Life is like this girl. We dream of it, and we love what we have dreamt up. We must not try to live it: we throw ourselves, like that boy, into a state of stupidity--but not all at once: everything in life deteriorates by imperceptible degrees. Within ten years, we do not recognise our dreams, we deny them, we live, like an ox, for the grass we graze on moment by moment. And from our marriage with death, who knows if we will arise as conscious, immortal beings?"
~Marcel Proust
(from Pleasures and Days: Nostalgia - Daydreams Under Changing Skies, part 6)

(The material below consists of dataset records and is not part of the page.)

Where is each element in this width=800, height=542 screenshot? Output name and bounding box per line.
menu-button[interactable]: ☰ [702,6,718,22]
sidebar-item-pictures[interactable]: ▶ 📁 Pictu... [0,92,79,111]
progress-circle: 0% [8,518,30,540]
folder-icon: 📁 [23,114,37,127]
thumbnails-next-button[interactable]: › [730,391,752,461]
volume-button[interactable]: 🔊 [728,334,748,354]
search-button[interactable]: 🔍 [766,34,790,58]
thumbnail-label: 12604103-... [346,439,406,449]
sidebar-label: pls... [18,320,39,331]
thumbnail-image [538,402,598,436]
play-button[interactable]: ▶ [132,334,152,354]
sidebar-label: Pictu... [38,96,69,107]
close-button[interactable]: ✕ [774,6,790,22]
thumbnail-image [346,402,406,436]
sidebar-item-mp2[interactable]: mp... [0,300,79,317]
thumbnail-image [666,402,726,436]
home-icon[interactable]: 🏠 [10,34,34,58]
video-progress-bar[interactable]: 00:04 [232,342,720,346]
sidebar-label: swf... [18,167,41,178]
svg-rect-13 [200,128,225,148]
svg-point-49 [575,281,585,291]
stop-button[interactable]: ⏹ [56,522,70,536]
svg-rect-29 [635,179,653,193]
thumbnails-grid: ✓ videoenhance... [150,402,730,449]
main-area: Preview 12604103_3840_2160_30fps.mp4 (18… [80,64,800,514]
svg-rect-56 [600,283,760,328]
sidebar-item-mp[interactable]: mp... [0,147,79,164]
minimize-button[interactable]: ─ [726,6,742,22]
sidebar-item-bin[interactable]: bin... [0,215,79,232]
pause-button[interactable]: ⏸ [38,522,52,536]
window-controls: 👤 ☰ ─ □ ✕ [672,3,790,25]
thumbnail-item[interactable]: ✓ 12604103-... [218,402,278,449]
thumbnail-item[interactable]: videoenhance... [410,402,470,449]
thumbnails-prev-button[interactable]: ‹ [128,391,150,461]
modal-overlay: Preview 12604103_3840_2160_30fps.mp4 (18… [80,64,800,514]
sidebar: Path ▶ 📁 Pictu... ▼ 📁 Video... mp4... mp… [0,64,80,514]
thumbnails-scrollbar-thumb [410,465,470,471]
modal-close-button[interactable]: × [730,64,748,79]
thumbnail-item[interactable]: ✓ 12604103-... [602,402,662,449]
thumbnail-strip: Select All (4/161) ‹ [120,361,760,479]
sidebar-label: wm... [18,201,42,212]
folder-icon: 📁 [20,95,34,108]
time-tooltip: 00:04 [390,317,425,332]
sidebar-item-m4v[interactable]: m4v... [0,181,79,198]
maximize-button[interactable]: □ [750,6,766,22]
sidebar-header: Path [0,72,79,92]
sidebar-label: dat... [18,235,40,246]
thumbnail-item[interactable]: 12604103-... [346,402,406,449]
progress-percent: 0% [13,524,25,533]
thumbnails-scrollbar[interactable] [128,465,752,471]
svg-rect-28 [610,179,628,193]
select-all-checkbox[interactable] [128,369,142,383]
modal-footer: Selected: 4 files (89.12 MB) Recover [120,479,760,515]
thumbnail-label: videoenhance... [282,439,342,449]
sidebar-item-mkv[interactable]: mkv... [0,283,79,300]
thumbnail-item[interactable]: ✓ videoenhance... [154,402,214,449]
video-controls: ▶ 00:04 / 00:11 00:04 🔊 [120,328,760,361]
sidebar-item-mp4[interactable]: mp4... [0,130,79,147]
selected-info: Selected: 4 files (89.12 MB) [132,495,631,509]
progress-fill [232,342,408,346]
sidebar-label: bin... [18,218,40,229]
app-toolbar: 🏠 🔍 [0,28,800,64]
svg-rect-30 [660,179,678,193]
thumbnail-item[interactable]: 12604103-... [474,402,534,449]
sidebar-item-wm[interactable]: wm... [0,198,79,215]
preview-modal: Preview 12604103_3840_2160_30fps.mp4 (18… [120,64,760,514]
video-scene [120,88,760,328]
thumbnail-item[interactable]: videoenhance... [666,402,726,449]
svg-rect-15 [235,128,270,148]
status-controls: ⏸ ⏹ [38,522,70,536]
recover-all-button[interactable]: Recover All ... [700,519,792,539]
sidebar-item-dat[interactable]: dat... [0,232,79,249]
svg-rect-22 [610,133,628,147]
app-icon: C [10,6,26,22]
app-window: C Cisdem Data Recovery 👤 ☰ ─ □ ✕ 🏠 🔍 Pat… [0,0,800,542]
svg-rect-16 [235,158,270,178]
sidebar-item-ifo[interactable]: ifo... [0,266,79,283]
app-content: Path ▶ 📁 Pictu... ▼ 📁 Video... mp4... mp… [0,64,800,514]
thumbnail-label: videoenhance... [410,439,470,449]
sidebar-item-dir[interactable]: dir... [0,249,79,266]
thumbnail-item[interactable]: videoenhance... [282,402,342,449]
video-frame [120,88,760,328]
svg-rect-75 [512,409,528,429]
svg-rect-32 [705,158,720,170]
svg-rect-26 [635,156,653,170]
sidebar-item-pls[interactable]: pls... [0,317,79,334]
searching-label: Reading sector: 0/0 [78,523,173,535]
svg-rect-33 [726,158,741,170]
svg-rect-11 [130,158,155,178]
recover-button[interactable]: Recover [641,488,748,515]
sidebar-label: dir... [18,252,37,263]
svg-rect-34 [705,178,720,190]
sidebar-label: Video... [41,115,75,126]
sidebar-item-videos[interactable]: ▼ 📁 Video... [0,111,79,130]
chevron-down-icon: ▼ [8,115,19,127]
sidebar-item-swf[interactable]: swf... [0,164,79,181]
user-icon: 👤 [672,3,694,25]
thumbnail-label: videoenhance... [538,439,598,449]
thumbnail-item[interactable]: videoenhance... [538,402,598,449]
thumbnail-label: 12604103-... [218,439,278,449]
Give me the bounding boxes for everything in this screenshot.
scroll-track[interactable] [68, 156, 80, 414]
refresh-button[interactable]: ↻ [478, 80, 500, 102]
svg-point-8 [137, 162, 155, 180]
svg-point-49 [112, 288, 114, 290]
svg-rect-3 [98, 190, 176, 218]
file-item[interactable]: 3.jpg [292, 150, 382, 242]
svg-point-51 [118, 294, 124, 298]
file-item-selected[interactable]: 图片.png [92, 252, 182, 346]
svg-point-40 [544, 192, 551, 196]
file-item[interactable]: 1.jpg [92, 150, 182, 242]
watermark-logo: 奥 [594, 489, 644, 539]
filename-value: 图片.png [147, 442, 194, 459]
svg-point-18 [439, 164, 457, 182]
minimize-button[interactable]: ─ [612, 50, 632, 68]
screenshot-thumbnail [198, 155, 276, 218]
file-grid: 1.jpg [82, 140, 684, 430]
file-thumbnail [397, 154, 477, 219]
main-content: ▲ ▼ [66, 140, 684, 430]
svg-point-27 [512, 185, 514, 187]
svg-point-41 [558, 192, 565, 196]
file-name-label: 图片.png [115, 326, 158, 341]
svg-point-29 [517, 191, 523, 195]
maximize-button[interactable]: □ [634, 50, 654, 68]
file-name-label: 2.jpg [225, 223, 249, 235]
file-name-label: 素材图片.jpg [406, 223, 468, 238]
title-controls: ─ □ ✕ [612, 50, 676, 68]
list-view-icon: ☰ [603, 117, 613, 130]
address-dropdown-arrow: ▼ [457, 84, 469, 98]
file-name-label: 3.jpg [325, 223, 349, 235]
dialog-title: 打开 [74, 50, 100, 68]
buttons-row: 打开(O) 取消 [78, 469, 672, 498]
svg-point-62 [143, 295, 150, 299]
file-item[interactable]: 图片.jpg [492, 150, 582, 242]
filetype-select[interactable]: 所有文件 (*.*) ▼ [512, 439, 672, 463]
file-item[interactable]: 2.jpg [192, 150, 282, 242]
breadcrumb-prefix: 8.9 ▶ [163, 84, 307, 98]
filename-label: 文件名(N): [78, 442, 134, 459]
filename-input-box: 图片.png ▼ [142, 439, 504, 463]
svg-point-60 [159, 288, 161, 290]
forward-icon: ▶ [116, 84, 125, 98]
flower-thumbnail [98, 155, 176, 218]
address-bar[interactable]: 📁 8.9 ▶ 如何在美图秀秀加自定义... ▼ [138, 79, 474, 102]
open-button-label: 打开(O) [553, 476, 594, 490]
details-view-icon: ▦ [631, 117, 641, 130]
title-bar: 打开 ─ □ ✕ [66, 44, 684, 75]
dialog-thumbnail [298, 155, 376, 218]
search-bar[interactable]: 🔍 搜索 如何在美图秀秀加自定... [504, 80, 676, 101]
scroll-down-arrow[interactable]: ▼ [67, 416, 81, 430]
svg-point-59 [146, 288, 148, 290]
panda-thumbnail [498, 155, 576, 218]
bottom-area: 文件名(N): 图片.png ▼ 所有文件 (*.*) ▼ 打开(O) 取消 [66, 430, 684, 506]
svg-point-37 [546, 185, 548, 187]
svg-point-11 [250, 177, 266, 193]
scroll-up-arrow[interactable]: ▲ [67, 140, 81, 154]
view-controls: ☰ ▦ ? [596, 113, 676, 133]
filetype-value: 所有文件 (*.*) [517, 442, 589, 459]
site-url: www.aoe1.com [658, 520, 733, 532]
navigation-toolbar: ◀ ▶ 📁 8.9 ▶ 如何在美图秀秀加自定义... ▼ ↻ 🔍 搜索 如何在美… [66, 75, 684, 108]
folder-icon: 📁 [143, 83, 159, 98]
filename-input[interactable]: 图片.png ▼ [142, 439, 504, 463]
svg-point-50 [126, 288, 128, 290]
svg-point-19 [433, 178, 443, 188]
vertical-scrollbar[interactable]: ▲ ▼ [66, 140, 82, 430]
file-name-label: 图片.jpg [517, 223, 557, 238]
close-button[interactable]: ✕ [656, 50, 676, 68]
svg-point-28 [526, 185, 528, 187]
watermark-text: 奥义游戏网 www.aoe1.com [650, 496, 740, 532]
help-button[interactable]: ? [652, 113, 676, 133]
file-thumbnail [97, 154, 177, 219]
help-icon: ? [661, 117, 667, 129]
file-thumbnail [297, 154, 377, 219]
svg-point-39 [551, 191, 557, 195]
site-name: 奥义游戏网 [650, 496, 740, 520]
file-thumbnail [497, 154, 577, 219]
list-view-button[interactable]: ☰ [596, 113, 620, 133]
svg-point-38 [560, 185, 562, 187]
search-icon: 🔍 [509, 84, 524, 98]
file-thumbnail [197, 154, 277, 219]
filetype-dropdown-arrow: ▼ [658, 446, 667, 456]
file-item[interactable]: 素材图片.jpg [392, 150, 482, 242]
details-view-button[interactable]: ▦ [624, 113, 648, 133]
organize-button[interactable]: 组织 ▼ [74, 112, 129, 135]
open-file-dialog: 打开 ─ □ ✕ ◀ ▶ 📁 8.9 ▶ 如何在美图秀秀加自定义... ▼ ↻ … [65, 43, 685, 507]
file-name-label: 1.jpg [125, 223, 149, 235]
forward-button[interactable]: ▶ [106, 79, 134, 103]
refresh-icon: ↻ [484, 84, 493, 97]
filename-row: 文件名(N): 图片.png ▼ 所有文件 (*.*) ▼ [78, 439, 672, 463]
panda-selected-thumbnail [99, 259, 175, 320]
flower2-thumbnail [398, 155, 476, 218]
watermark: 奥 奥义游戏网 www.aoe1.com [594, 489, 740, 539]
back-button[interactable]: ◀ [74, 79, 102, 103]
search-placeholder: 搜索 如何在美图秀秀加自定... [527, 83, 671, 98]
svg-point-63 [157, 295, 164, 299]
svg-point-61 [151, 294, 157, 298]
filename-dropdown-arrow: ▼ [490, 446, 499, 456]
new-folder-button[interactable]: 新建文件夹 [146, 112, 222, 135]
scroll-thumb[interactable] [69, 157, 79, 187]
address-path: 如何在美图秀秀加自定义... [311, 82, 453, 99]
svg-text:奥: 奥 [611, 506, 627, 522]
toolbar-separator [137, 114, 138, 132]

I see so much of myself in Proust. Not always the best parts of me, but real parts of me none-the-less. Like Proust, I'm a perpetual dreamer, highly introspective, and I often prefer the company of the characters in my head to that of real people. What I find interesting, is that in spite of this common tendency, Proust and I seem to have very different opinions about how it affects our lives. While I am constantly pushing myself to spend less time alone, to go out among real people and have real life experiences, Proust extols the world of dreams. Numerous times throughout Pleasures and Days, he claims the imagination's superiority over travel, over conversation, over performances and concerts, over all of life's experiences--just as here, he claims the superiority of imagined love over real love. Or perhaps he thinks that there is no real love: at least, not the kind that fills your heart and soul and transforms your entire world for as long as it lasts. On the other hand, I know from experience that, although imagination is a wonderful thing, you can easily waste away inside of it; and although great adventures and romances, and moments deliciously charged with significance, are possible at any given moment in your mind, living off of them is like eating shadows. It can never compare with the taste of meaningful connections with real people, and the challenging and heart-filling experiences of real life. The problem is that the latter are exponentially harder to come by. But trying to live off dreams alone is a one-way ticket to depression. Your mind will wither away and became stagnant--stupid--one that no longer grows, or changes, or learns, one that ceases to observe the infinite glories and banalities of life. Daydreams, when exploited in excess, are like drugs; it's easy to take a shot of them for a quick-fix, but it's no substitute for real-life joys.
But I'm sure, though Proust claims the imagination's superiority over all and advocates total seclusion as a means of letting your mind flourish, he clearly spent his fair share of time in the real world. How else could he have written all these poignant vignettes at the age of 25, creating human portraits that can pack the significance and subtlety of an entire life into 10 pages? He knew real life, and he understood it better than most. What's so hard for someone like Proust, though, is that having an imagination is so vivid and so wonderful makes it impossible for life to compare with the extraordinary things you create in your head. As Scott Adams once pointed out: "Imagination has a way of breeding disappointment."